- DATA IN THIS EXERCISE -

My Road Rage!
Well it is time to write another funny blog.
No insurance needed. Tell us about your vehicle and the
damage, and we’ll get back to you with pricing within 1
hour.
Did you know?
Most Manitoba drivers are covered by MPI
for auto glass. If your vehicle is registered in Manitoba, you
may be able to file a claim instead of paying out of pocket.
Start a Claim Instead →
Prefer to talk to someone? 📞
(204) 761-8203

- WORK TO BE COMPLETED -
Each line carrying the string "vehicle" should be copied out from the entries.

- RESULT FOR THIS TASK -
No insurance needed. Tell us about your vehicle and the
for auto glass. If your vehicle is registered in Manitoba, you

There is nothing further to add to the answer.